Apple: jury foreman's comments were 'balanced, not biased'

Weeks after Samsung filed paperwork requesting a new trial over objections with a particular juror, a big damages tally and patent issues, Apple has filed its response.

US District Judge Lucy Koh talks to the jury in the Apple vs. Samsung trial.
(Credit: Vicki Behringer)

As you'd imagine, Apple, which was awarded US$1.05 billion by a San Jose, California, jury as part of a sweeping legal win in August, isn't interested in a re-do.

In a 30-page filing, the company attacked each of the claims made in Samsung's 2 October filing, saying that the South Korean electronics giant "fails to meet the high bar to obtain judgment or new trial on any claim", later adding that any attack on the jury's findings "is clearly unfounded".

Chief among the issues brought up by Samsung in its earlier filing was the involvement of Velvin Hogan, the jury foreman who appeared in a number of media interviews following the trial, commenting on what went on behind the scenes. Samsung said that Hogan failed to bring up the fact that he'd had a legal spat with Seagate in 1993 (of which Samsung owns a piece), something that Apple said Samsung missed its chance to bring up.

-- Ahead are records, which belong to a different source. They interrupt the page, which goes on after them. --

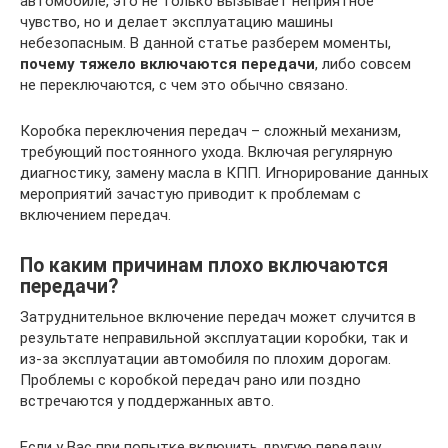
автомобиле, это не только вызывает неприятное
чувство, но и делает эксплуатацию машины
небезопасным. В данной статье разберем моменты,
почему тяжело включаются передачи
, либо совсем
не переключаются, с чем это обычно связано.
Коробка переключения передач – сложный механизм,
требующий постоянного ухода. Включая регулярную
диагностику, замену масла в КПП. Игнорирование данных
мероприятий зачастую приводит к проблемам с
включением передач.
По каким причинам плохо включаются
передачи?
Затруднительное включение передач может случится в
результате неправильной эксплуатации коробки, так и
из-за эксплуатации автомобиля по плохим дорогам.
Проблемы с коробкой передач рано или поздно
встречаются у поддержанных авто.
Если у Вас при попытке включить другую передачу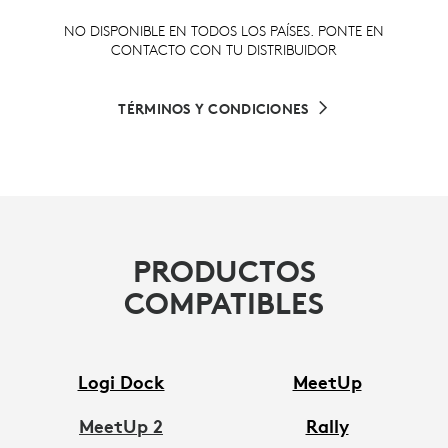
NO DISPONIBLE EN TODOS LOS PAÍSES. PONTE EN
CONTACTO CON TU DISTRIBUIDOR
TÉRMINOS Y CONDICIONES
PRODUCTOS
COMPATIBLES
Logi Dock
MeetUp
MeetUp 2
Rally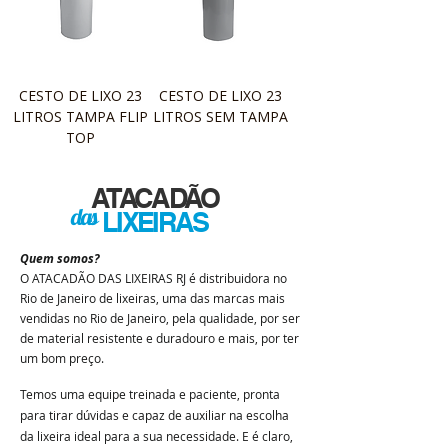
CESTO DE LIXO 23
CESTO DE LIXO 23
LITROS TAMPA FLIP
LITROS SEM TAMPA
TOP
ATACADÃO
das
LIXEIRAS
Quem somos?
O
ATACADÃO DAS LIXEIRAS
RJ é distribuidora no
Rio de Janeiro de lixeiras, uma das marcas mais
vendidas no Rio de Janeiro, pela qualidade, por ser
de material resistente e duradouro e mais, por ter
um bom preço.
Temos uma equipe treinada e paciente, pronta
para tirar dúvidas e capaz de auxiliar na escolha
da lixeira ideal para a sua necessidade. E é claro,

"If Samsung's recent acquisition of a 9.6 per cent stake in Seagate were so important that bias toward Seagate could create bias against Samsung, it should have asked Mr Hogan about Seagate," the filing reads. "Had Samsung done so, or ordered the bankruptcy file — the exact step it took only after it received the unfavourable jury verdict — it could have discovered the Seagate complaint. By doing nothing, Samsung waived its objections."

Apple went on to claim that Hogan's comments about intellectual property were "balanced, not biased".

Apple also defended its expert witness' damages calculations, as well as the protection of various claims detailed in its patents, at one point saying that Samsung didn't offer any "real rebuttal" in its defence of a patent for scrolling.

In August, a federal jury overwhelmingly sided with Apple, rejecting all of Samsung's claims, and finding that the South Korea-based smartphone maker was liable for about US$1.05 billion in damages arising from software patents on mobile devices. Despite the seeming finality of that judgment, some things are still up in the air, including any efforts to appeal the decision.

The two companies are slated to meet once again in the US court on 6 December for a hearing about any permanent injunctions against Samsung's products. In a filing last month, Apple took aim at eight of Samsung's smartphones, citing patent infringements that were decided by the jury. That hearing is also slated to bring possible resolutions for other post-trial issues, including filings like this one.